» **Data shown**:

======

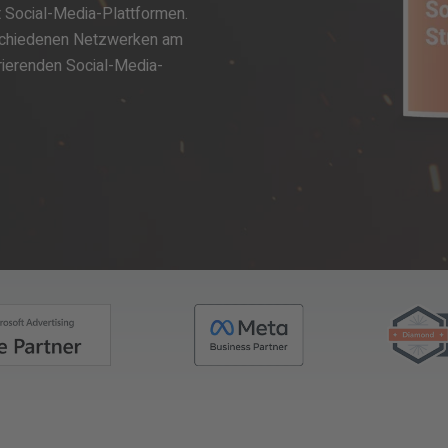
t Social-Media-Plattformen.
rschiedenen Netzwerken am
irierenden Social-Media-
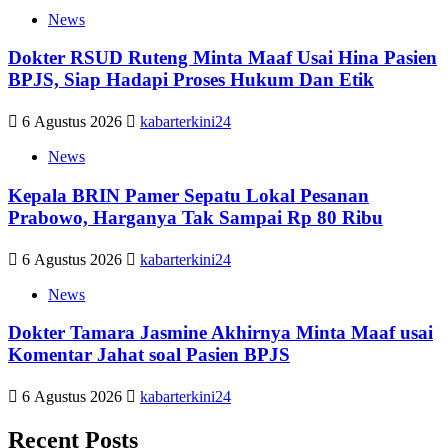
News
Dokter RSUD Ruteng Minta Maaf Usai Hina Pasien
BPJS, Siap Hadapi Proses Hukum Dan Etik
6 Agustus 2026
kabarterkini24
News
Kepala BRIN Pamer Sepatu Lokal Pesanan
Prabowo, Harganya Tak Sampai Rp 80 Ribu
6 Agustus 2026
kabarterkini24
News
Dokter Tamara Jasmine Akhirnya Minta Maaf usai
Komentar Jahat soal Pasien BPJS
6 Agustus 2026
kabarterkini24
Recent Posts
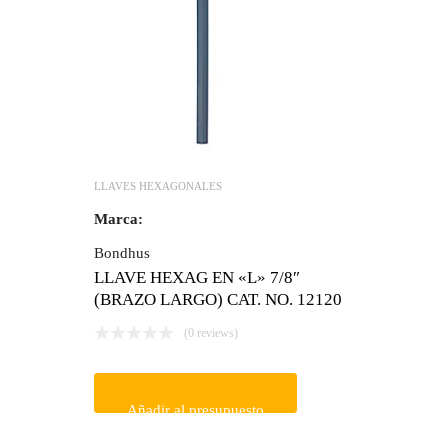
LLAVES HEXAGONALES
Marca:
Bondhus
LLAVE HEXAG EN «L» 7/8″
(BRAZO LARGO) CAT. NO. 12120
(0 reviews)
Añadir al presupuesto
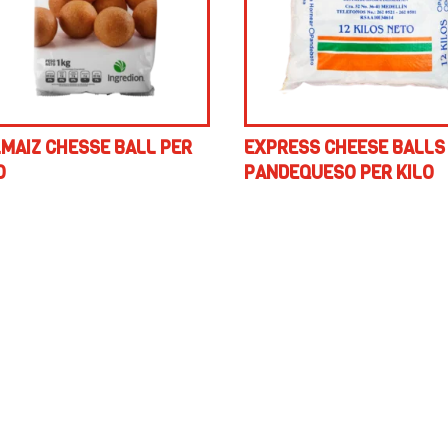
MAIZ CHESSE BALL PER
EXPRESS CHEESE BALLS
O
PANDEQUESO PER KILO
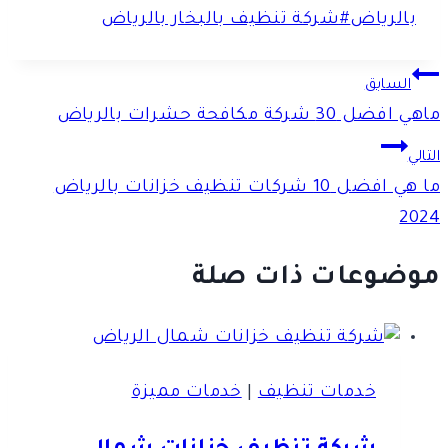
بالرياض
#
شركة تنظيف بالبخار بالرياض
تصفّح
السابق
ماهي افضل 30 شركة مكافحة حشرات بالرياض
المقالات
التالي
ما هي افضل 10 شركات تنظيف خزانات بالرياض
2024
موضوعات ذات صلة
خدمات تنظيف
|
خدمات مميزة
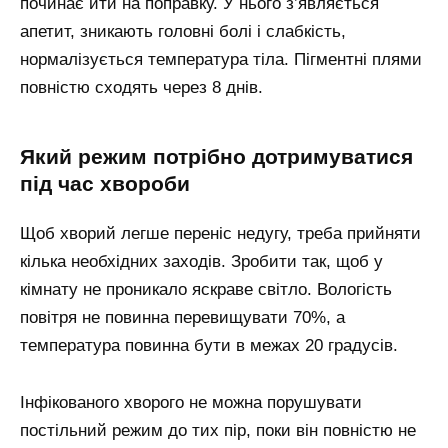
починає йти на поправку. У нього з’являється
апетит, зникають головні болі і слабкість,
нормалізується температура тіла. Пігментні плями
повністю сходять через 8 днів.
Який режим потрібно дотримуватися
під час хвороби
Щоб хворий легше переніс недугу, треба прийняти
кілька необхідних заходів. Зробити так, щоб у
кімнату не проникало яскраве світло. Вологість
повітря не повинна перевищувати 70%, а
температура повинна бути в межах 20 градусів.
Інфікованого хворого не можна порушувати
постільний режим до тих пір, поки він повністю не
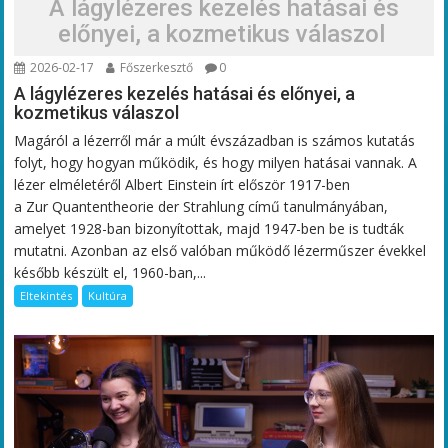
A lágylézeres kezelés hatásai és
előnyei, a kozmetikus válaszol
2026-02-17
Főszerkesztő
0
A lágylézeres kezelés hatásai és előnyei, a
kozmetikus válaszol
Magáról a lézerről már a múlt évszázadban is számos kutatás
folyt, hogy hogyan működik, és hogy milyen hatásai vannak. A
lézer elméletéről Albert Einstein írt először 1917-ben
a Zur Quantentheorie der Strahlung című tanulmányában,
amelyet 1928-ban bizonyítottak, majd 1947-ben be is tudták
mutatni. Azonban az első valóban működő lézerműszer évekkel
később készült el, 1960-ban,...
Eltekintés
Kultúra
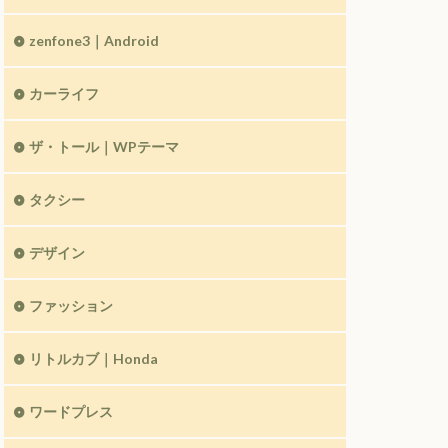
zenfone3｜Android
カーライフ
ザ・トール｜WPテーマ
タクシー
デザイン
ファッション
リトルカブ｜Honda
ワードプレス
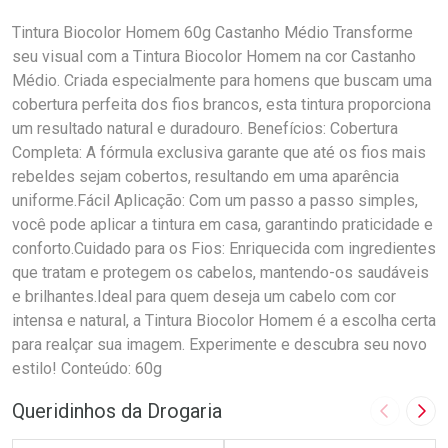
Tintura Biocolor Homem 60g Castanho Médio Transforme
seu visual com a Tintura Biocolor Homem na cor Castanho
Médio. Criada especialmente para homens que buscam uma
cobertura perfeita dos fios brancos, esta tintura proporciona
um resultado natural e duradouro. Benefícios: Cobertura
Completa: A fórmula exclusiva garante que até os fios mais
rebeldes sejam cobertos, resultando em uma aparência
uniforme.Fácil Aplicação: Com um passo a passo simples,
você pode aplicar a tintura em casa, garantindo praticidade e
conforto.Cuidado para os Fios: Enriquecida com ingredientes
que tratam e protegem os cabelos, mantendo-os saudáveis
e brilhantes.Ideal para quem deseja um cabelo com cor
intensa e natural, a Tintura Biocolor Homem é a escolha certa
para realçar sua imagem. Experimente e descubra seu novo
estilo! Conteúdo: 60g
Queridinhos da Drogaria
Imagem A
Pró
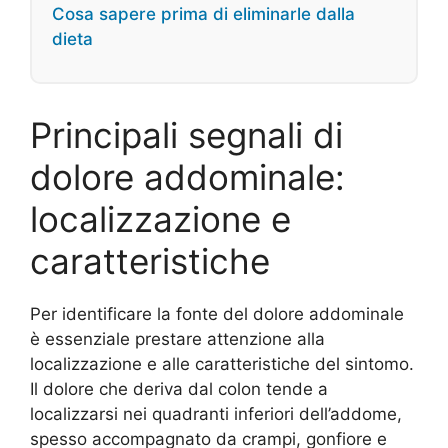
Cosa sapere prima di eliminarle dalla
dieta
Principali segnali di
dolore addominale:
localizzazione e
caratteristiche
Per identificare la fonte del dolore addominale
è essenziale prestare attenzione alla
localizzazione e alle caratteristiche del sintomo.
Il dolore che deriva dal colon tende a
localizzarsi nei quadranti inferiori dell’addome,
spesso accompagnato da crampi, gonfiore e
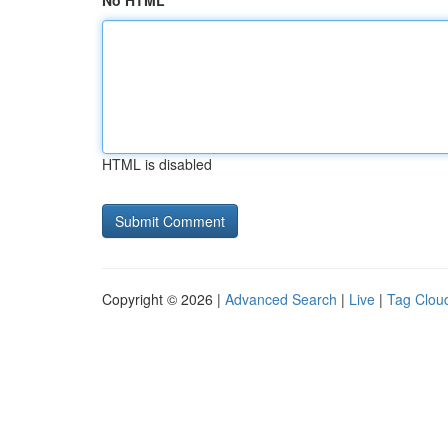
No HTML
HTML is disabled
Copyright © 2026 |
Advanced Search
|
Live
|
Tag Clou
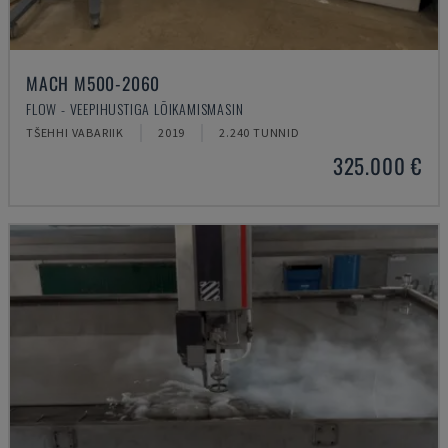
MACH M500-2060
FLOW - VEEPIHUSTIGA LÕIKAMISMASIN
TŠEHHI VABARIIK
2019
2.240 TUNNID
325.000 €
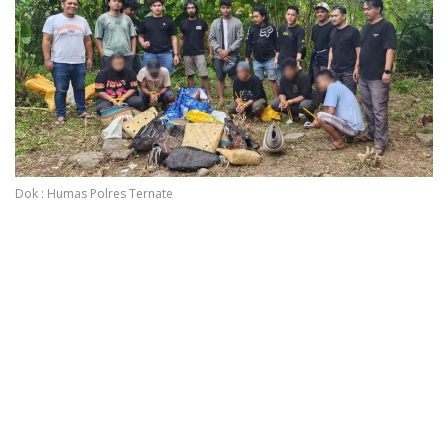
Dok : Humas Polres Ternate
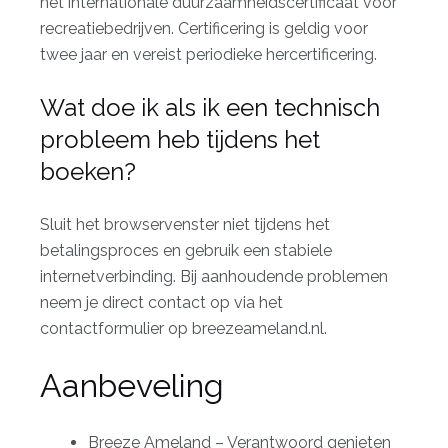
het internationale duurzaamheidscertificaat voor
recreatiebedrijven. Certificering is geldig voor
twee jaar en vereist periodieke hercertificering.
Wat doe ik als ik een technisch
probleem heb tijdens het
boeken?
Sluit het browservenster niet tijdens het
betalingsproces en gebruik een stabiele
internetverbinding. Bij aanhoudende problemen
neem je direct contact op via het
contactformulier op
breezeameland.nl
.
Aanbeveling
Breeze Ameland – Verantwoord genieten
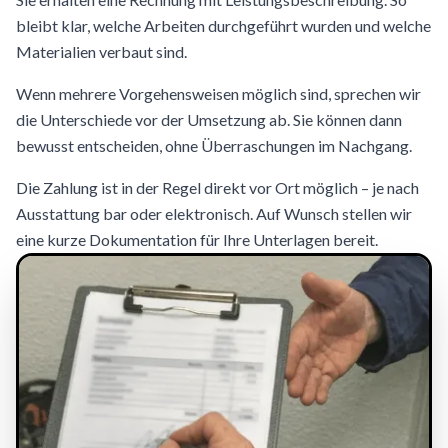
bleibt klar, welche Arbeiten durchgeführt wurden und welche
Materialien verbaut sind.
Wenn mehrere Vorgehensweisen möglich sind, sprechen wir
die Unterschiede vor der Umsetzung ab. Sie können dann
bewusst entscheiden, ohne Überraschungen im Nachgang.
Die Zahlung ist in der Regel direkt vor Ort möglich – je nach
Ausstattung bar oder elektronisch. Auf Wunsch stellen wir
eine kurze Dokumentation für Ihre Unterlagen bereit.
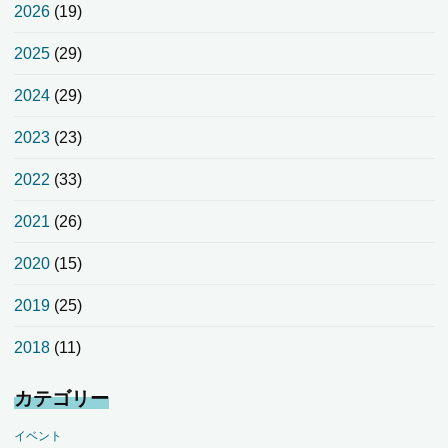
2026
(19)
2025
(29)
2024
(29)
2023
(23)
2022
(33)
2021
(26)
2020
(15)
2019
(25)
2018
(11)
カテゴリー
イベント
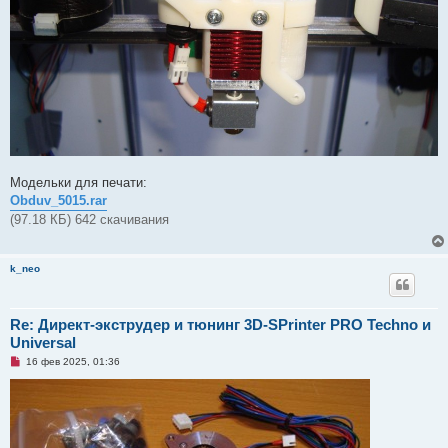
Модельки для печати:
Obduv_5015.rar
(97.18 КБ) 642 скачивания
k_neo
Re: Директ-экструдер и тюнинг 3D-SPrinter PRO Techno и
Universal
Н
16 фев 2025, 01:36
е
п
р
о
ч
и
т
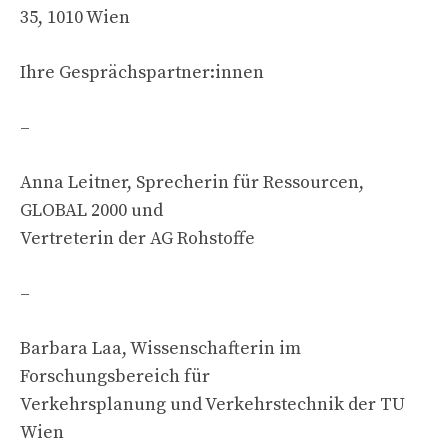
35, 1010 Wien
Ihre Gesprächspartner:innen
–
Anna Leitner, Sprecherin für Ressourcen,
GLOBAL 2000 und
Vertreterin der AG Rohstoffe
–
Barbara Laa, Wissenschafterin im
Forschungsbereich für
Verkehrsplanung und Verkehrstechnik der TU
Wien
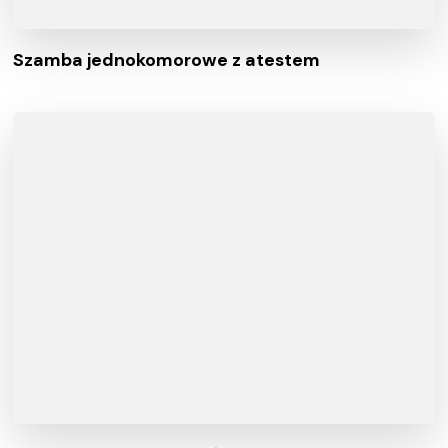
Szamba jednokomorowe z atestem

======

» **What to work on**: Keep to the stretch from the line containing "spesso accompagnato da crampi, gonfiore e" through the line containing "Wat doe ik als ik een technisch", both ends included, and copy it exactly from the listing above, minus the pictures.

» **Problem solution**:
spesso accompagnato da crampi, gonfiore e
No HTML
HTML is disabled
Copyright © 2026 |
Advanced Search
|
Live
|
Tag Clou
MACH M500-2060
FLOW - VEEPIHUSTIGA LÕIKAMISMASIN
TŠEHHI VABARIIK
2019
2.240 TUNNID
325.000 €
Dok : Humas Polres Ternate
het internationale duurzaamheidscertificaat voor
recreatiebedrijven. Certificering is geldig voor
twee jaar en vereist periodieke hercertificering.
Wat doe ik als ik een technisch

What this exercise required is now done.